(no title)
orik | 4 years ago
Then Apple will need to include drivers for the card in the OS (AMD drivers in MacOS typically lag 9 months from availability of the card for Windows) or alternatively NVIDA would need to write new drivers that Apple approves of, instead of shipping the same binary blob to all three platforms (the NVIDIA drivers were very buggy on MacOS).
Will Apple and AMD / NVIDIA strike up a partnership to do this? Not sure why they would.

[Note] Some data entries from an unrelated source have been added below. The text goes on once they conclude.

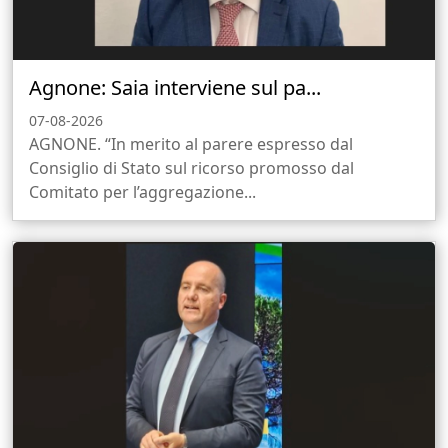
Agnone: Saia interviene sul pa...
07-08-2026
AGNONE. “In merito al parere espresso dal
Consiglio di Stato sul ricorso promosso dal
Comitato per l’aggregazione...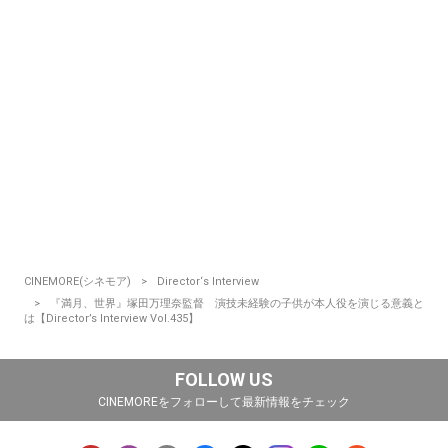
CINEMORE(シネモア)
Director‘s Interview
『満月、世界』塚⽥万理奈監督 演技未経験の子供が本人役を演じる意義と
は【Director’s Interview Vol.435】
FOLLOW US
CINEMOREをフォローして最新情報をチェック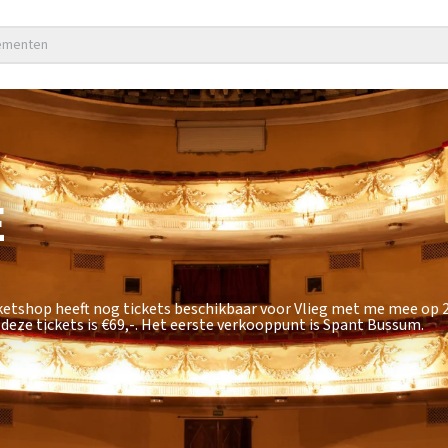
nementen
E
cketshop heeft nog tickets beschikbaar voor Vlieg met me mee op
deze tickets is
€69,-
. Het eerste verkooppunt is Spant Bussum.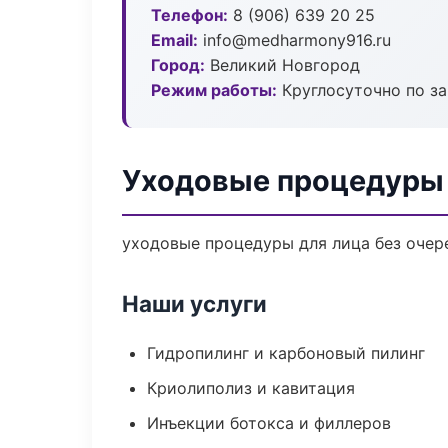
Телефон:
8 (906) 639 20 25
Email:
info@medharmony916.ru
Город:
Великий Новгород
Режим работы:
Круглосуточно по з
Уходовые процедуры 
уходовые процедуры для лица без очере
Наши услуги
Гидропилинг и карбоновый пилинг
Криолиполиз и кавитация
Инъекции ботокса и филлеров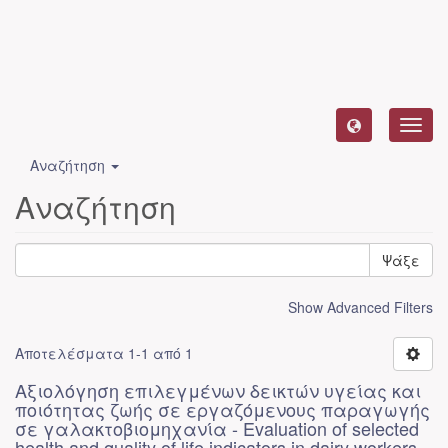
Toggl
navig
Αναζήτηση
Αναζήτηση
Ψάξε
Show Advanced Filters
Αποτελέσματα 1-1 από 1
Αξιολόγηση επιλεγμένων δεικτών υγείας και
ποιότητας ζωής σε εργαζόμενους παραγωγής
σε γαλακτοβιομηχανία - Evaluation of selected
health and quality of life indicators in dairy workers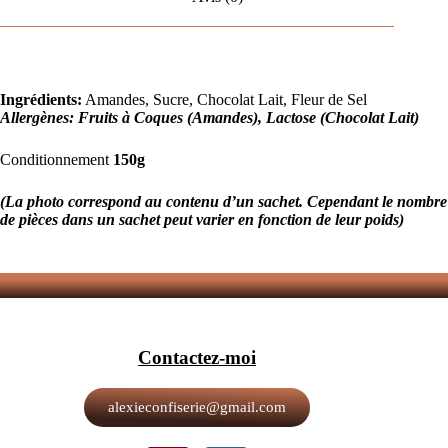
Ingrédients:
Amandes, Sucre, Chocolat Lait, Fleur de Sel
Allergènes: Fruits à Coques (Amandes), Lactose (Chocolat Lait)
Conditionnement
150g
(La photo correspond au contenu d’un sachet. Cependant le nombre
de pièces dans un sachet peut varier en fonction de leur poids)
Contactez-moi
alexieconfiserie@gmail.com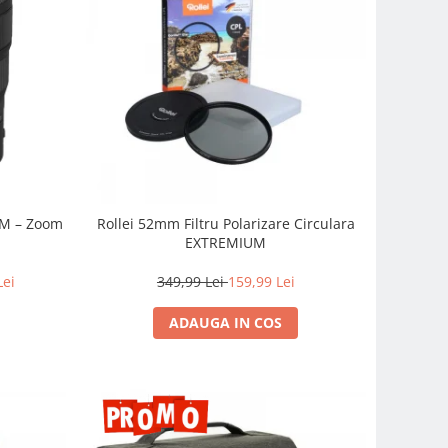
SM – Zoom
Rollei 52mm Filtru Polarizare Circulara
EXTREMIUM
Lei
349,99 Lei
159,99 Lei
ADAUGA IN COS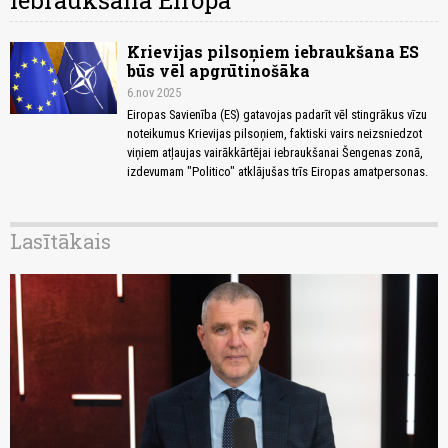
iebraukšana Eiropā
Krievijas pilsoņiem iebraukšana ES
būs vēl apgrūtinošāka
6.nov 2025
Eiropas Savienība (ES) gatavojas padarīt vēl stingrākus vīzu
noteikumus Krievijas pilsoņiem, faktiski vairs neizsniedzot
viņiem atļaujas vairākkārtējai iebraukšanai Šengenas zonā,
izdevumam "Politico" atklājušas trīs Eiropas amatpersonas.
Lasītākais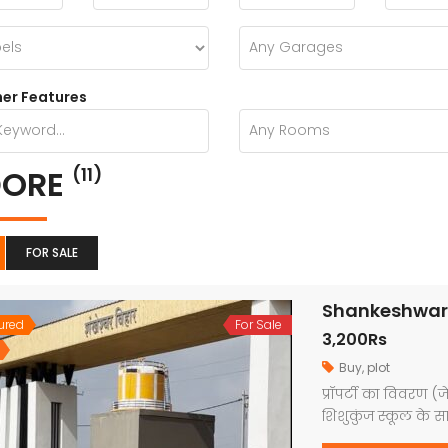
er Features
DORE
(11)
FOR SALE
ured
For Sale
3,200Rs
Buy
,
plot
प्रॉपर्टी का विवरण (
शिशुकुंज स्कूल के स
प्राप्त और RERA अप्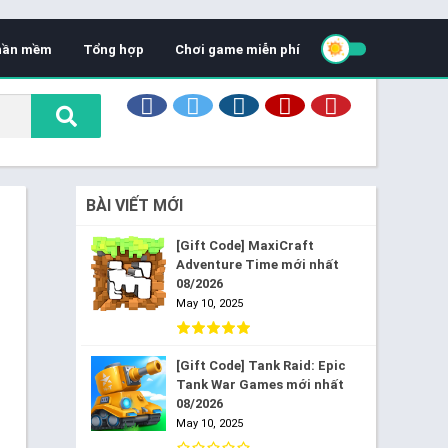
hần mềm
Tổng hợp
Chơi game miễn phí
BÀI VIẾT MỚI
[Gift Code] MaxiCraft
Adventure Time mới nhất
08/2026
May 10, 2025
[Gift Code] Tank Raid: Epic
Tank War Games mới nhất
08/2026
May 10, 2025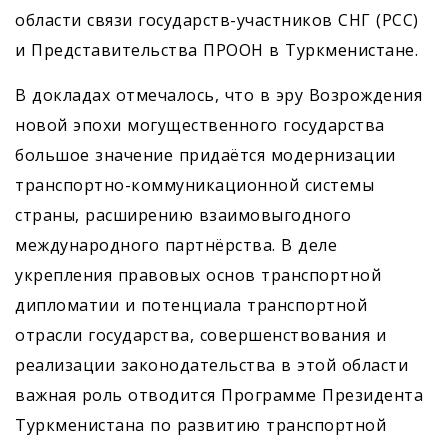
области связи государств-участников СНГ (РСС)
и Представительства ПРООН в Туркменистане.
В докладах отмечалось, что в эру Возрождения
новой эпохи могущественного государства
большое значение придаётся модернизации
транспортно-коммуникационной системы
страны, расширению взаимовыгодного
международного партнёрства. В деле
укрепления правовых основ транспортной
дипломатии и потенциала транспортной
отрасли государства, совершенствования и
реализации законодательства в этой области
важная роль отводится Программе Президента
Туркменистана по развитию транспортной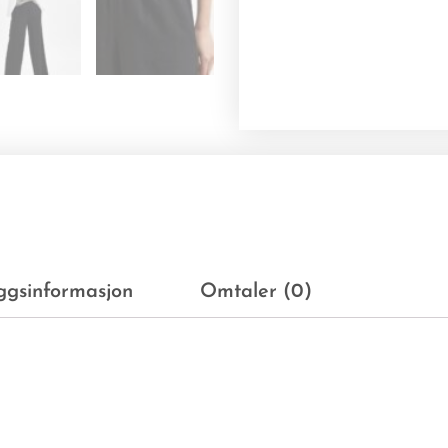
eggsinformasjon
Omtaler (0)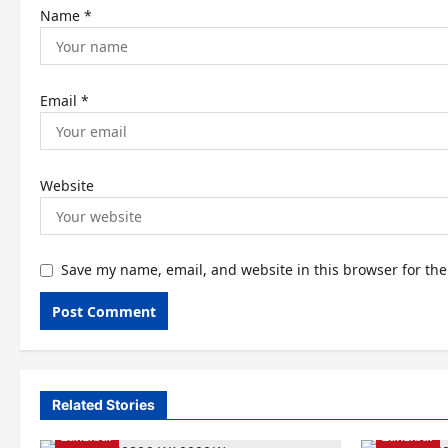
n
Name
*
Email
*
Website
Save my name, email, and website in this browser for th
Related Stories
Zanzibar
Zanzibar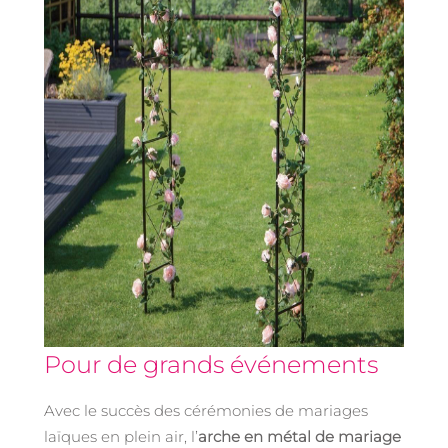
Pour de grands événements
Avec le succès des cérémonies de mariages
laïques en plein air, l’
arche en métal de mariage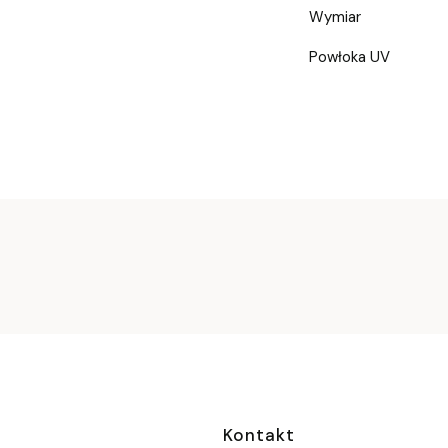
Wymiar
Powłoka UV
Linki w stopc
Kontakt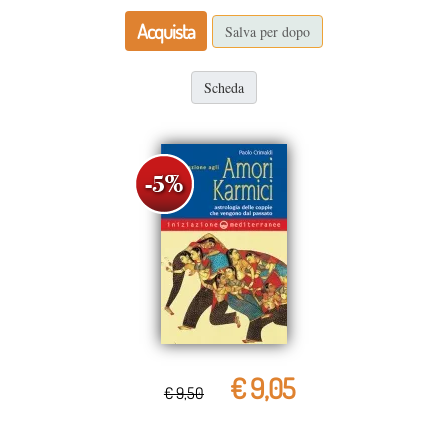
Acquista
Salva per dopo
Scheda
€ 9,05
€ 9,50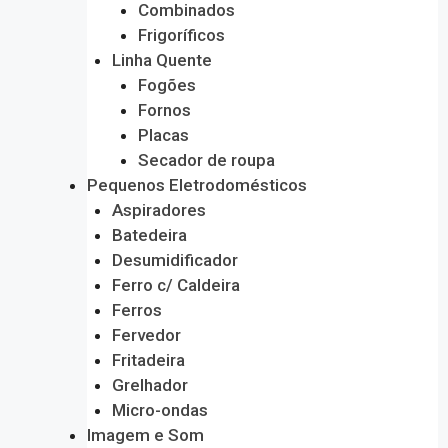
Combinados
Frigoríficos
Linha Quente
Fogões
Fornos
Placas
Secador de roupa
Pequenos Eletrodomésticos
Aspiradores
Batedeira
Desumidificador
Ferro c/ Caldeira
Ferros
Fervedor
Fritadeira
Grelhador
Micro-ondas
Imagem e Som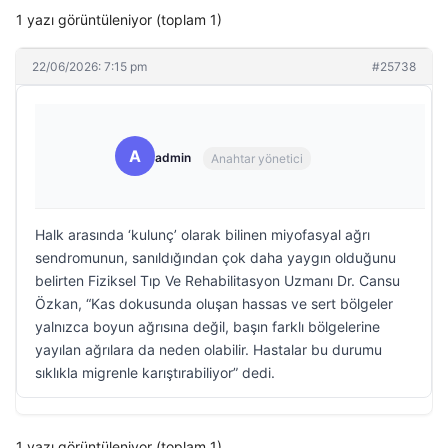
1 yazı görüntüleniyor (toplam 1)
22/06/2026: 7:15 pm
#25738
A
admin
Anahtar yönetici
Halk arasında ‘kulunç’ olarak bilinen miyofasyal ağrı
sendromunun, sanıldığından çok daha yaygın olduğunu
belirten Fiziksel Tıp Ve Rehabilitasyon Uzmanı Dr. Cansu
Özkan, “Kas dokusunda oluşan hassas ve sert bölgeler
yalnızca boyun ağrısına değil, başın farklı bölgelerine
yayılan ağrılara da neden olabilir. Hastalar bu durumu
sıklıkla migrenle karıştırabiliyor” dedi.
1 yazı görüntüleniyor (toplam 1)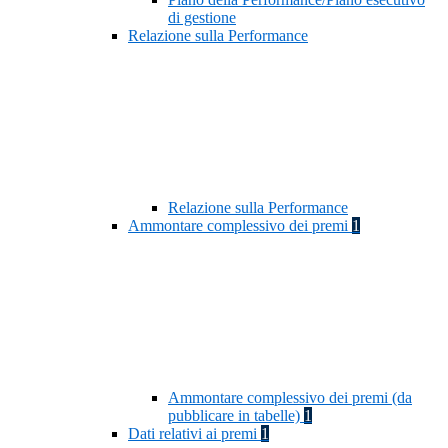
di gestione
Relazione sulla Performance
Relazione sulla Performance
Ammontare complessivo dei premi
1
Ammontare complessivo dei premi (da
pubblicare in tabelle)
1
Dati relativi ai premi
1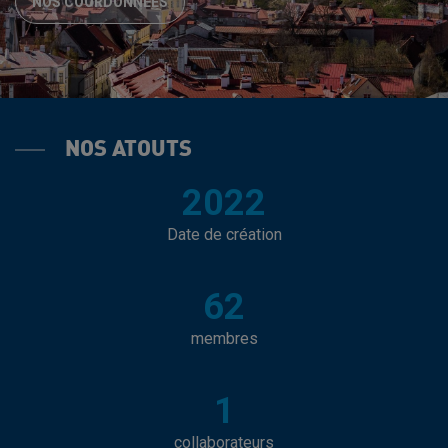
NOS COORDONNÉES
NOS ATOUTS
2022
Date de création
62
membres
1
collaborateurs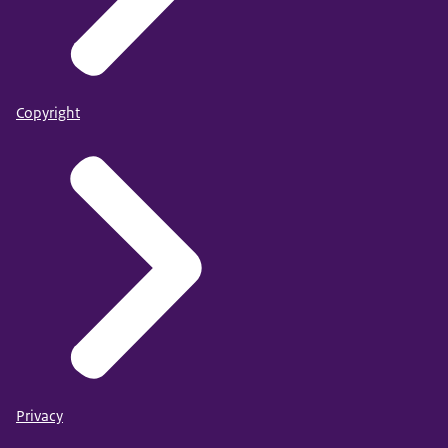
Copyright
Privacy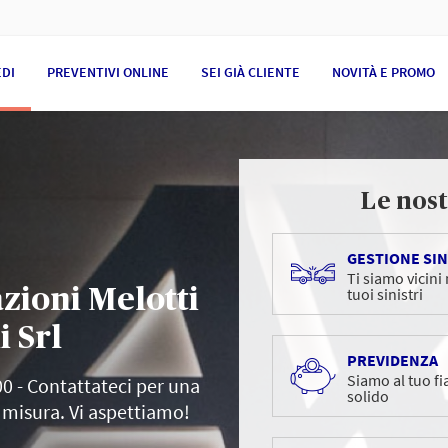
EDI
PREVENTIVI ONLINE
SEI GIÀ CLIENTE
NOVITÀ E PROMO
Le nost
GESTIONE SIN
Ti siamo vicini
zioni Melotti
tuoi sinistri
i Srl
PREVIDENZA
Siamo al tuo fi
0 - Contattateci per una
solido
 misura. Vi aspettiamo!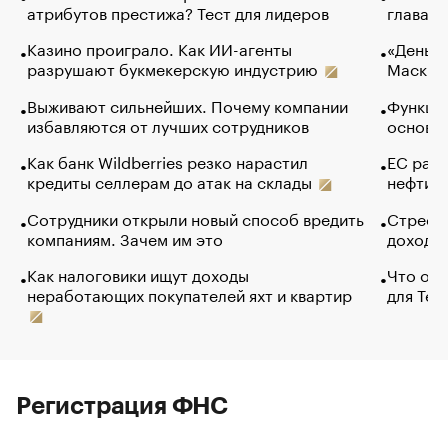
атрибутов престижа? Тест для лидеров
глава к
Казино проиграло. Как ИИ-агенты
«Деньги
разрушают букмекерскую индустрию
Маск в 
Выживают сильнейших. Почему компании
Функции
избавляются от лучших сотрудников
основ э
Как банк Wildberries резко нарастил
ЕС раз
кредиты селлерам до атак на склады
нефти —
Сотрудники открыли новый способ вредить
Стресс 
компаниям. Зачем им это
доходов
Как налоговики ищут доходы
Что обв
неработающих покупателей яхт и квартир
для Tel
Регистрация ФНС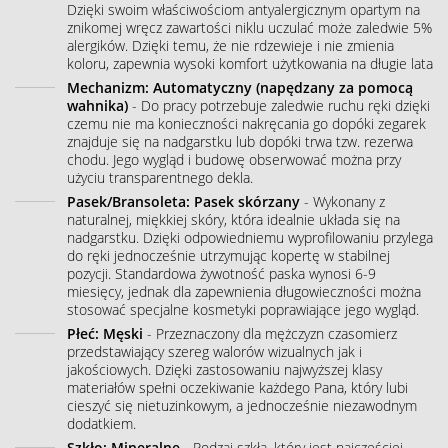
Dzięki swoim właściwościom antyalergicznym opartym na
znikomej wręcz zawartości niklu uczulać może zaledwie 5%
alergików. Dzięki temu, że nie rdzewieje i nie zmienia
koloru, zapewnia wysoki komfort użytkowania na długie lata
Mechanizm: Automatyczny (napędzany za pomocą
wahnika)
- Do pracy potrzebuje zaledwie ruchu ręki dzięki
czemu nie ma konieczności nakręcania go dopóki zegarek
znajduje się na nadgarstku lub dopóki trwa tzw. rezerwa
chodu. Jego wygląd i budowę obserwować można przy
użyciu transparentnego dekla.
Pasek/Bransoleta: Pasek skórzany
- Wykonany z
naturalnej, miękkiej skóry, która idealnie układa się na
nadgarstku. Dzięki odpowiedniemu wyprofilowaniu przylega
do ręki jednocześnie utrzymując kopertę w stabilnej
pozycji. Standardowa żywotność paska wynosi 6-9
miesięcy, jednak dla zapewnienia długowieczności można
stosować specjalne kosmetyki poprawiające jego wygląd.
Płeć: Męski
- Przeznaczony dla mężczyzn czasomierz
przedstawiający szereg walorów wizualnych jak i
jakościowych. Dzięki zastosowaniu najwyższej klasy
materiałów spełni oczekiwanie każdego Pana, który lubi
cieszyć się nietuzinkowym, a jednocześnie niezawodnym
dodatkiem.
Szkło: Mineralne
- Rodzaj szkła, który jest najczęściej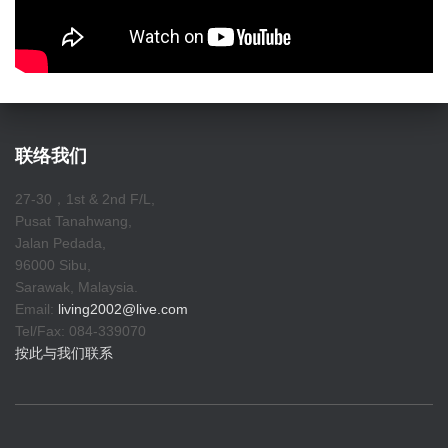
联络我们
27-30，1st & 2nd F/L,
Pusat Tanahwang,
Jalan Pedada,
96000 Sibu,
Sarawak, Malaysia.
Email:
living2002@live.com
Tel/Fax: 084-339070
按此与我们联系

I expect NVIDIA to have ARM friendly GPU’s on Windows before AMD though, given their interest in the space & SOC’a they make.
It will be interesting to see if in PC / ARM land if standards arise for motherboards, plug and play components, or if we will only ever sell & buy completely integrated systems.
dogma1138|4 years ago
The VBIOS is only needed for legacy mode to enable things like GPU init for basic text rendering, while it still exists on modern GPUs it’s not commonly used for initialization, on all systems with UEFI the GPU is initialized using GOP (or UGA on EFI) which is ISA independent.
dathinab|4 years ago
tw04|4 years ago
I’m not sure this is accurate. I’ve definitely popped an nvidia card into a sparc box and had it work. And IBM supports nvidia GPUs in their power systems.
https://www.nvidia.com/en-us/data-center/data-center-gpus/te...
dathinab|4 years ago
> > The current video bios’s have x86 assembly in them making them not compatible.
Is somewhat right.
But it's only needed for certain modes and initialization and:
1. Potentially can be sidestepped (depending on GPU bios)
2. The respective code can be interpreted, transpilled or otherwise "made to execute on non-x86 computers".
Sadly I wasn't able to find the details on the fly, and I'm not sure if it's something which was done by your OS or BIOS/UEFI.